New developments with both the pre-market assessment and changes to 510(k) are increasingly taking into account patients’ perceptions and experience, and it all has to do with increasing benefit-risk assessment. What do patients really want, appreciate, care about and are willing to deal with when it comes to getting the benefit of better quality of life and less pain, versus the risk of dealing with a device, are factors being considered, describes Susan Alpert, M.D., Ph.D., Principal of SFA Consulting, LLC.
Alpert told attendees at Medical Device Summits “Risk Management throughout the Product Life Cycle” conference last week, that both guidance documents have lots of examples, and advised audience members to read them even if they had nothing to do with their products.
“There is a lot of guidance coming out, but someone on your organization needs to be on each of them, as they will impact both your submission and how you will develop your technologies. You need to understand both documents to understand FDA’s thought process, and this will help you develop more data around your devices, and prepare for a better submission and interaction with FDA,” explained Alpert.

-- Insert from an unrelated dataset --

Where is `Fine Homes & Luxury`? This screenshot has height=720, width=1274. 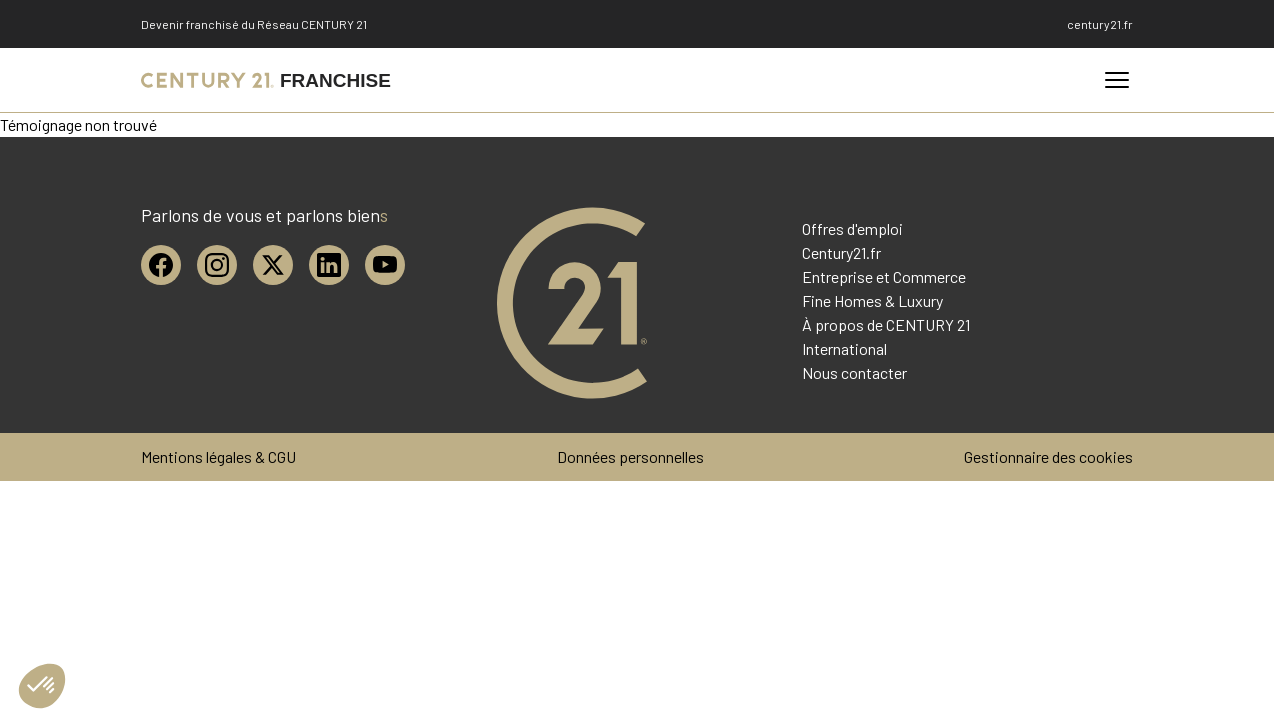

According to her, with 510(k) guidance, the new guidance is not too different from the earlier version. Submissions still need substantial equivalence, a predicate, intended use etc. “You can have different technology as long as you don’t have to answer different questions on safety and efficacy. But FDA doesn’t specify when it is considered to be a new question on safety and efficacy,” Alpert added.

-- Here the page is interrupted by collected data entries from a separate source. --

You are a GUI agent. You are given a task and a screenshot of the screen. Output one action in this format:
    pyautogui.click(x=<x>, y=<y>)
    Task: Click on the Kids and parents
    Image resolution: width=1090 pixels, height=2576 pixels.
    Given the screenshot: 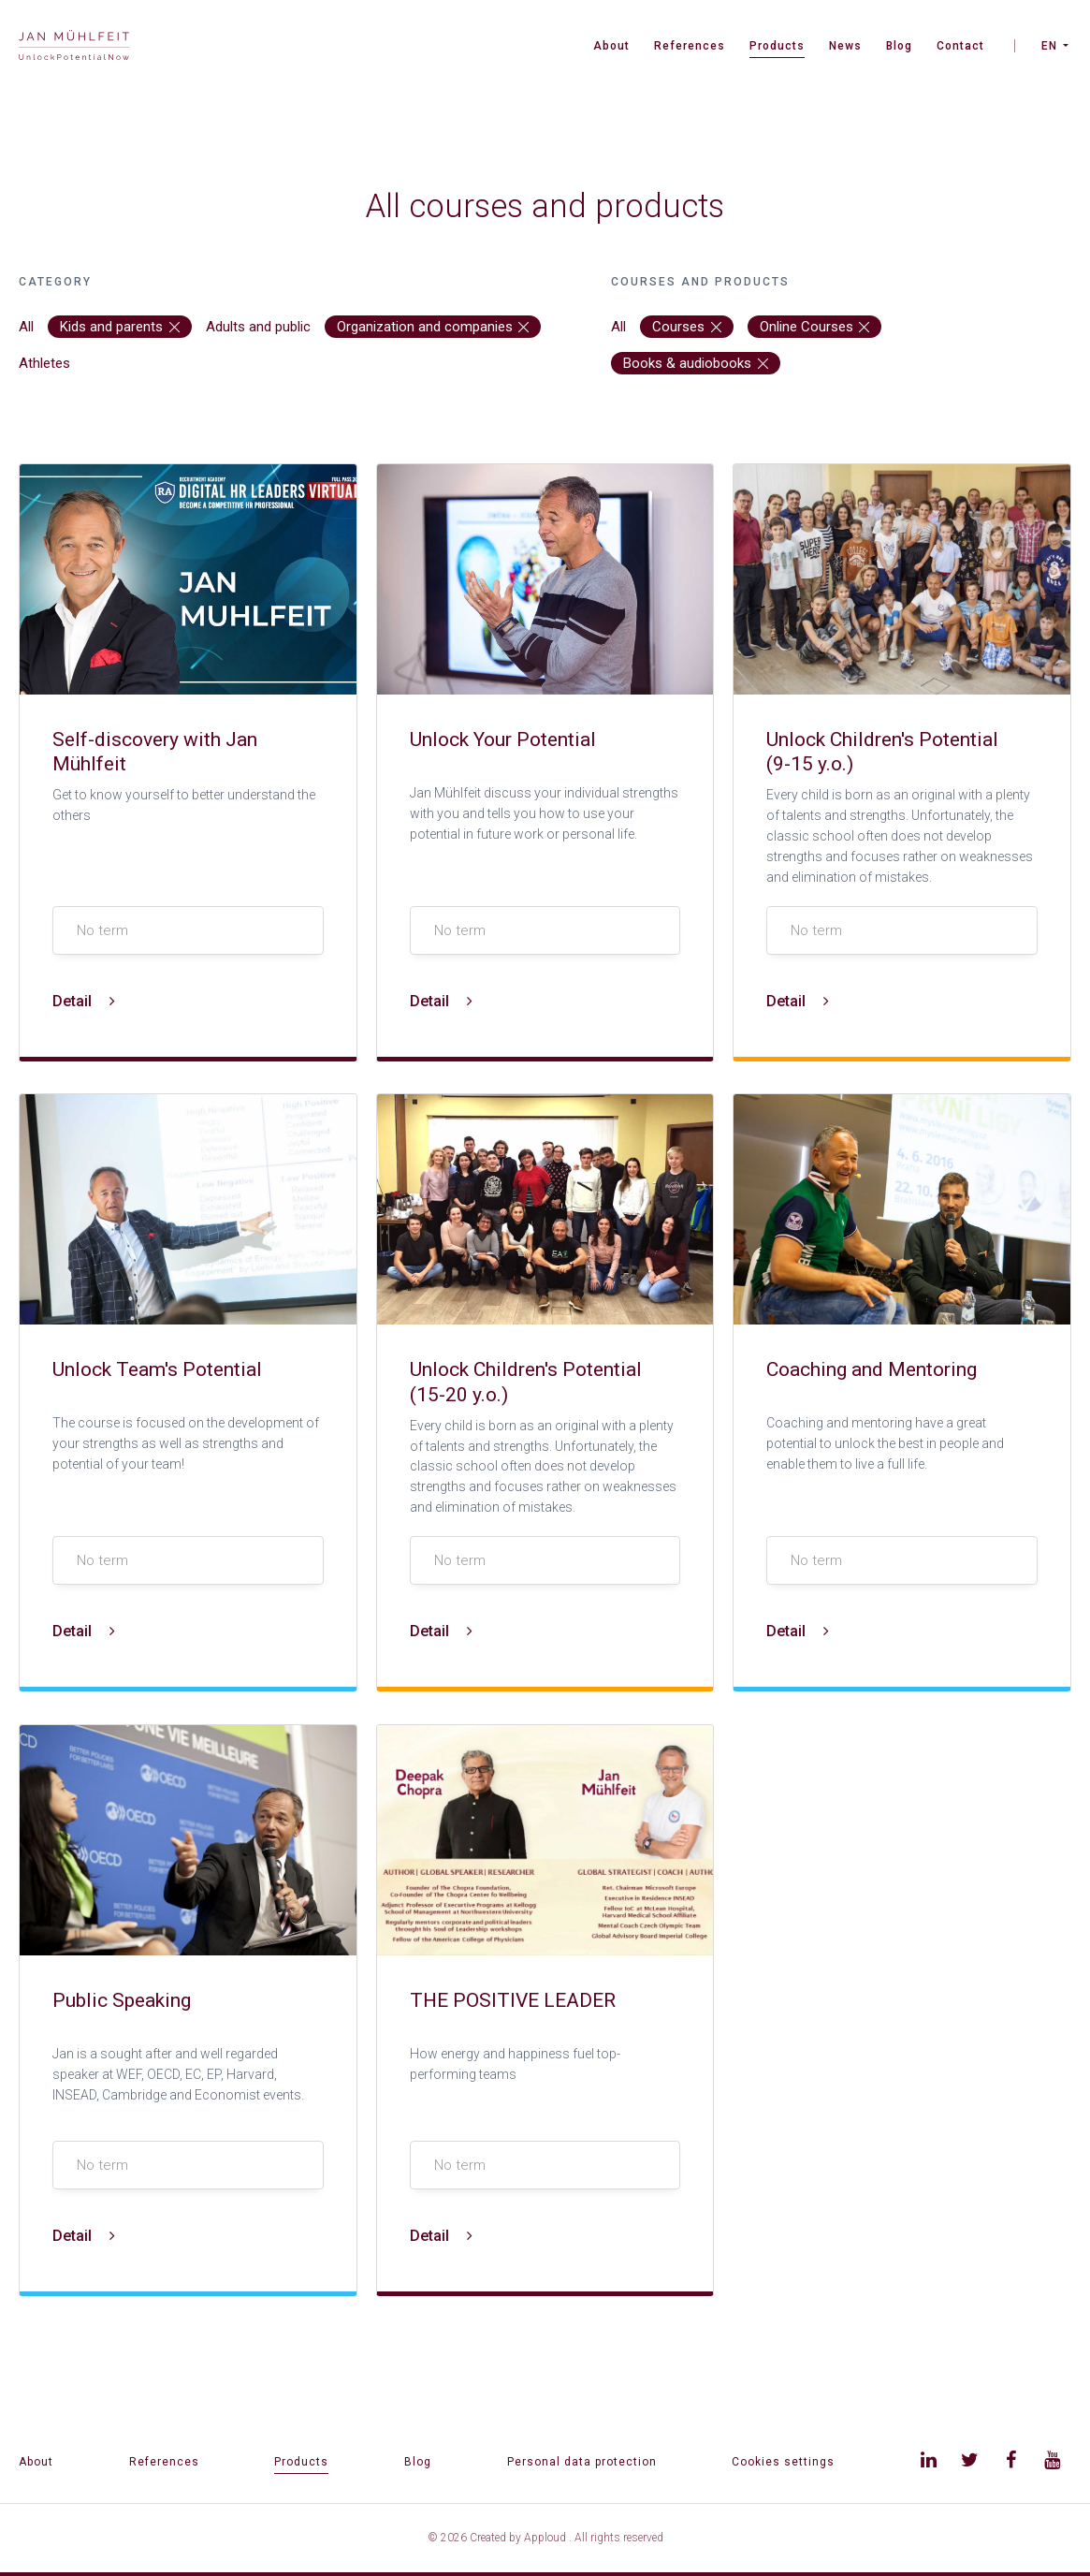 What is the action you would take?
    pyautogui.click(x=120, y=326)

Another advice that Alpert had for executives at the conference was that FDA only knows what you tell them about your product, especially if it is a new technology and not already in the market. So the response you get is based on what you have already told them about your product, testing, risk assessment etc., she explained encouraging greater dialog and transparency during pre-market submissions. She added that guidance document states that you cannot use random examples to substantiate your device, but FDA can use it to ask questions, so while this cannot be a basis of your benefit-risk assessment, it will be sure to influence the questioning.
“So know the actual number of hazards associated with your product – serious risks, non-serious risks, in failure mode, and both number and percentage matters. How many actual events are you reporting? What do you know about number of events that have happened in related products? Are you using labeling the right way to mitigate risks?” Alpert described.
Addressing the topic of PMAs and de novos, Alpert suggested keeping the following in mind:
- Probability of risk, and populations of patients you are studying: For product development and IDEs, learn about who is it going to be used on, is it a segmented population?
- Benefit-risk issues: Can this change even for products that are similar? What about the mitigation timeline?
- Uncertainty: What do you believe that uncertainty is, where is the softness in the data and what does it mean to the patients who are going to be treated or diagnosed? And what are you doing to mitigate that uncertainty?
- Mitigation: What’s pre-clinical mitigation? Some clinical issues, you will not know about until you do your clinical trial. Some you may have anticipated, but the rates could be different. Patients experience could be different. You have to do specific mitigation based on that.